A “Wine&Siena” una verticale de “Il Borro” con Salvatore Ferragamo

“La nostra ambizione? Diventare il primo DOC biologico al mondo”.

Non ha mezze misure Salvatore Ferragamo quando descrive Il Borro Toscana Rosso IGT, il vino più rappresentativo di un terroir come quello del Valdarno.
E’ qui che, insieme a suo padre Ferruccio, a partire dal 1993 ha fatto rivivere la tenuta de Il Borro, al centro di una verticale tenutasi nell’ambito di Wine&Siena, nella splendida cornice del Grand Hotel Continental e alla presenza del “patron” del Merano Wine Festival, Helmut Kocher.  Rocca inespugnabile nel XII secolo, la tenuta de Il Borro  diventa alla metà degli Anni Cinquanta proprietà del Duca Amedeo di Savoia-Aosta, che nel 1993 ne cede la proprietà a Ferruccio Ferragamo, promotore di un maestoso intervento di ripristino e restauro della tenuta che la riporta ai fasti originari.
L’area dove sorge Il Borro, Valdarno di Sopra, è stata designata fin dal 1300 come un’area ottimale per la coltivazione dei vitigni. Così, fin dagli inizi, Ferruccio Ferragamo con il figlio Salvatore ha riportato in vita questa attività.
Dopo decenni di ricerca, studio e sperimentazione, la cantina de Il Borro presenta oggi 12 pregiate etichette, eccellenze premiate da “The Wine Hunter”, di cui 10 biologiche.

Protagonista della degustazione, a cura di Salvatore Ferragamo e della FISAR, è dunque Il Borro Toscana Rosso IGT, un blend di Merlot, Cabernet Sauvignon e Syrah – oggi lo definiremmo “Supertuscany” – frutto di un processo di ricerca iniziato nove anni fa, grazie ad un consorzio di 15 produttori, all’insegna della sostenibilità a 360 gradi.

L’annata 2018, grazie al Merlot come vitigno trainante,  sa di frutta matura e ciliegie, cui si aggiunge la nota vegetale del Cabernet e il pepe nero del Syrah.
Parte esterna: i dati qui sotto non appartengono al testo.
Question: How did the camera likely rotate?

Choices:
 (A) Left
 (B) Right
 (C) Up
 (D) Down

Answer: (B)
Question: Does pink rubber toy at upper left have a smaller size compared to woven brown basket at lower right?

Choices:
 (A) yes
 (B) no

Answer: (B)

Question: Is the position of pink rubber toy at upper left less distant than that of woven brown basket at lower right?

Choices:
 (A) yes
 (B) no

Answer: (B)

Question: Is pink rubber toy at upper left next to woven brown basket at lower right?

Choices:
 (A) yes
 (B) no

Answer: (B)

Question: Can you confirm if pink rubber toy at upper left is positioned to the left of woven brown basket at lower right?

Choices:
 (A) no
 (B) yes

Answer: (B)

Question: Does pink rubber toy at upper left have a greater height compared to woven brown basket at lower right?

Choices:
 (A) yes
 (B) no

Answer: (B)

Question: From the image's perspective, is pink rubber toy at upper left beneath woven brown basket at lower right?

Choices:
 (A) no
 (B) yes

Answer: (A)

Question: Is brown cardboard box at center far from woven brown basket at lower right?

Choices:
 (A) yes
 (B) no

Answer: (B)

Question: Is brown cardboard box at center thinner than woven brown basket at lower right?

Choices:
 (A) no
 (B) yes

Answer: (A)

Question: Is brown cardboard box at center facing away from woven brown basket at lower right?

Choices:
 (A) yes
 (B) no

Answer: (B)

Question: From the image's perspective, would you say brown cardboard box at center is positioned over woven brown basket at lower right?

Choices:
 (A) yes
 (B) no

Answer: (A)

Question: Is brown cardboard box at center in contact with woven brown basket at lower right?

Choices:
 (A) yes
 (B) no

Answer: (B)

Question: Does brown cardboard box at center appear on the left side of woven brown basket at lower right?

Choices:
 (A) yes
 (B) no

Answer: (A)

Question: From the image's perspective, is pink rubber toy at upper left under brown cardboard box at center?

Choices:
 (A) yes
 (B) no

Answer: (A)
Al palato dominano la freschezza e l’acidità, insieme ad un tannino campagnolo e ruspante che andrà a maturare.

L’annata 2017 è caratterizzata da una nota vegetale meno marcata e dalla frutta rossa che predomina, mentre la mineralità assume i connotati del borotalco e della cipria. Si sente una nota di borro e l’acidità è a più lento rilascio, mentre la parte tannica è più matura. Grazie alla filosofia aziendale, il dosaggio accurato dei legni fa venire fuori le note tostate di vaniglia che prima non c’erano, così come le spezie dolci: la cannella, i chiodi di garofano, il pepe. Quella del 2017 è stata un’annata difficile, ma l’intervento delle tecnologie a fibra ottica ha permesso di incidere positivamente sul bilanciamento: c’è più Merlot e meno Syrah.
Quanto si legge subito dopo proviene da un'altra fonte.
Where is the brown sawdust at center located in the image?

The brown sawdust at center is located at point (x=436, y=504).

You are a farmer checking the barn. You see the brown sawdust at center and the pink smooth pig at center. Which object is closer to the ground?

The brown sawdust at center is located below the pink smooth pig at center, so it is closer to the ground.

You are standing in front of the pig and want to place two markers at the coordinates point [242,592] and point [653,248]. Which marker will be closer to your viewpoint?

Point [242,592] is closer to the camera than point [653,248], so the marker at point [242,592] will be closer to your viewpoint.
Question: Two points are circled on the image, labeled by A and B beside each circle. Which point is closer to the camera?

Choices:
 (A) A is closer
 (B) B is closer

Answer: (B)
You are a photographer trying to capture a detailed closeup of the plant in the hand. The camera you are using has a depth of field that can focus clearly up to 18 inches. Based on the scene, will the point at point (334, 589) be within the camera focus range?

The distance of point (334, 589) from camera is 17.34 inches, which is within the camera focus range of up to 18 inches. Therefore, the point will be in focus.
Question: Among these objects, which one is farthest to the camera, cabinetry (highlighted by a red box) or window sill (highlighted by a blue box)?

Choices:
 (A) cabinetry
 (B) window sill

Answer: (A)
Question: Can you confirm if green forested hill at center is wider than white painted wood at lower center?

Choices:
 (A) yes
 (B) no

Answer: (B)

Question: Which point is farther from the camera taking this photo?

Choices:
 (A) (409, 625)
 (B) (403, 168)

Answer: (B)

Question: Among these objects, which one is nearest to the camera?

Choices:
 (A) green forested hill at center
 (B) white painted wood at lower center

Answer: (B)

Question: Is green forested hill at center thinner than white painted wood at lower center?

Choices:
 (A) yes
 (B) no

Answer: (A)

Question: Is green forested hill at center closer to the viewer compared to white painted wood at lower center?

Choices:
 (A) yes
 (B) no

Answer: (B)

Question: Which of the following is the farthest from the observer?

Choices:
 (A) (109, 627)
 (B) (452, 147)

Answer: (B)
Il bouquet dell’annata 2008, grazie all’apporto del Petit Verdot, è più vegetale. Si tratta di un’ottima annata equilibrata, senza sbavature, per la crescita dei grappoli e degli aromi. Il gusto al palato è all’insegna della scorrevolezza e della grande freschezza acida. La frutta, il sottobosco, il legno, la nota minerale marcata si avvertono nella sapidità in bocca, mentre al naso sale l’aroma di pietra focaia, confettura, tabacco dolce.
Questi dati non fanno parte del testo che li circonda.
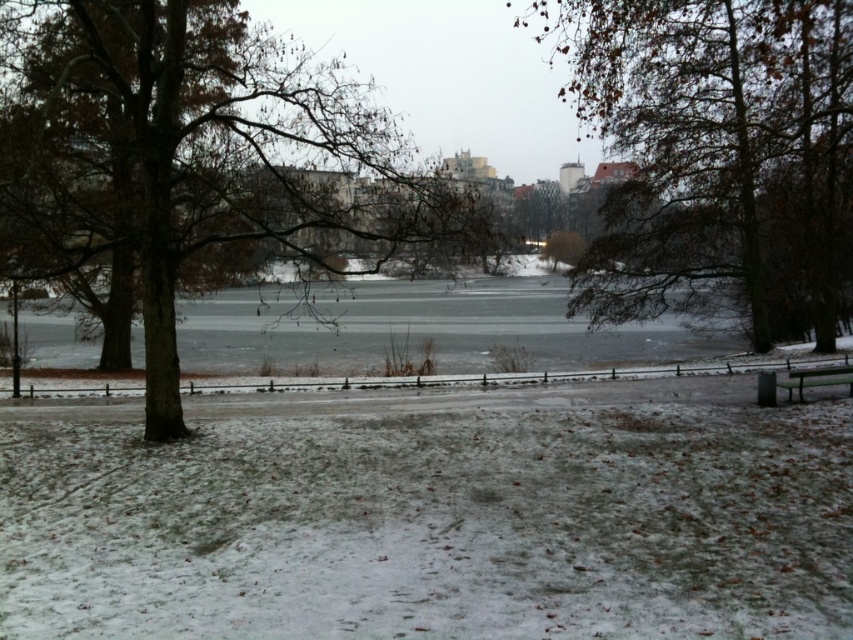 You are a park visitor standing at the wooden bench at lower right. You want to walk to the brown leafy tree at center. Which direction should you move relative to the bench?

The brown leafy tree at center is positioned on the right side of the wooden bench at lower right, so you should move to the right relative to the bench to reach it. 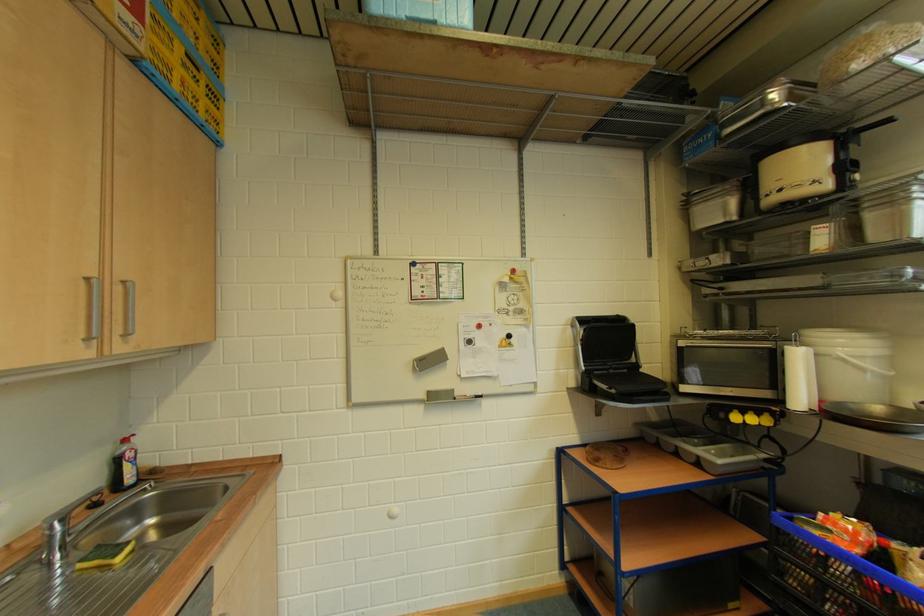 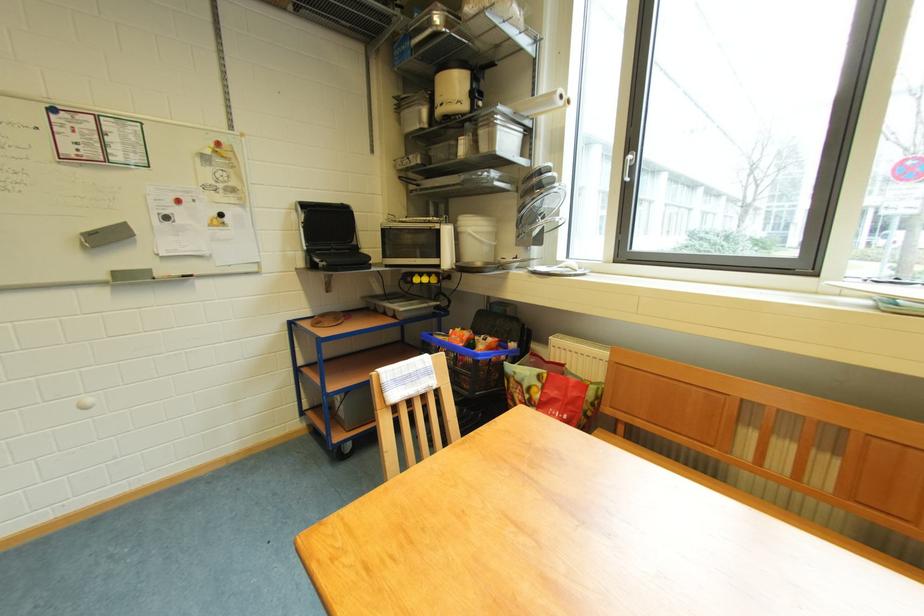 Find the pixel in the second image that matches [579,329] in the first image.

(305, 214) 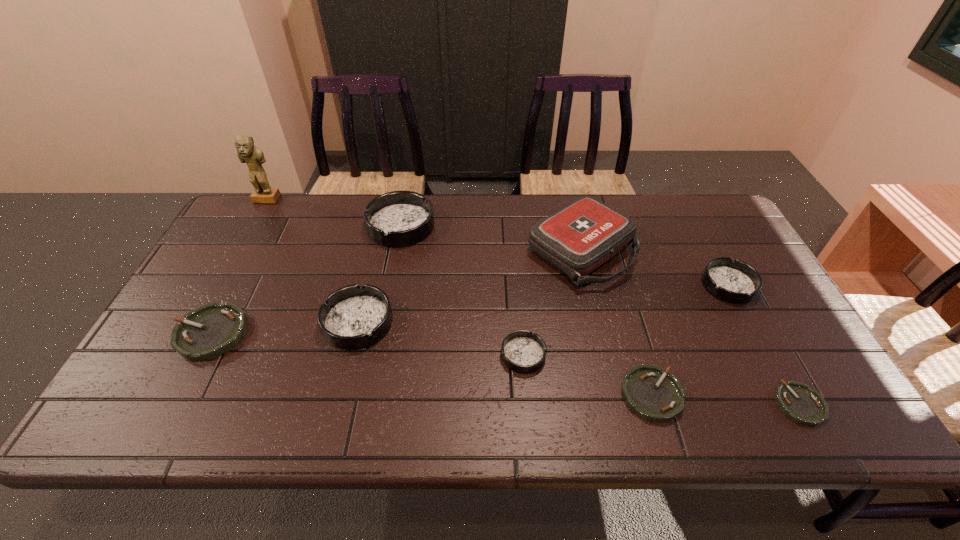 The width and height of the screenshot is (960, 540). I want to click on the tallest object, so click(253, 156).

You are a GUI agent. You are given a task and a screenshot of the screen. Output one action in this format:
    pyautogui.click(x=<x>, y=<y>)
    Task: Click on the red first-aid kit
    
    Given the screenshot: What is the action you would take?
    pyautogui.click(x=577, y=239)

Where is `the second tallest object`? The width and height of the screenshot is (960, 540). the second tallest object is located at coordinates (577, 239).

Where is `the seventh shortest object`? the seventh shortest object is located at coordinates [399, 218].

Locate an element on the screen. The width and height of the screenshot is (960, 540). the farthest dark ashtray is located at coordinates (399, 218).

The width and height of the screenshot is (960, 540). In order to click on the sixth shortest object in this screenshot , I will do `click(353, 317)`.

Locate an element on the screen. the sixth shortest ashtray is located at coordinates (353, 317).

What are the coordinates of `the rightmost dark ashtray` in the screenshot? It's located at (737, 282).

I want to click on the fifth shortest object, so click(x=737, y=282).

Image resolution: width=960 pixels, height=540 pixels. In order to click on the farthest green ashtray in this screenshot , I will do `click(211, 330)`.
Quando si passa all’annata 2004, quello che colpisce è l’aspetto floreale, il sentore di rosa che dà al vino un carattere elegante e pulito, accentuato dalla speziatura dolce conferita da noce moscata, cannella, cacao, fondi di caffè. La complessità e il ventaglio aromatico è molto aperto: un vino rotondo e aromatico, senza tentennamenti, tipico di quella che si può definire un’annata perfetta.

Infine, l’annata 1999: la vivacità del colore e la limpidezza, insieme al pepe, alla vaniglia e alla cannella che arrivano al naso, parlano di un’evoluzione della parte vegetale. La nota finale è di caffè e cacao amaro, insieme alla noce e alla mandorla. Il tannino passa al setoso e la spalla acida è ancora importante. Cinque annate, insomma, che promettono bene per un sogno – ce lo auguriamo – a portata di mano.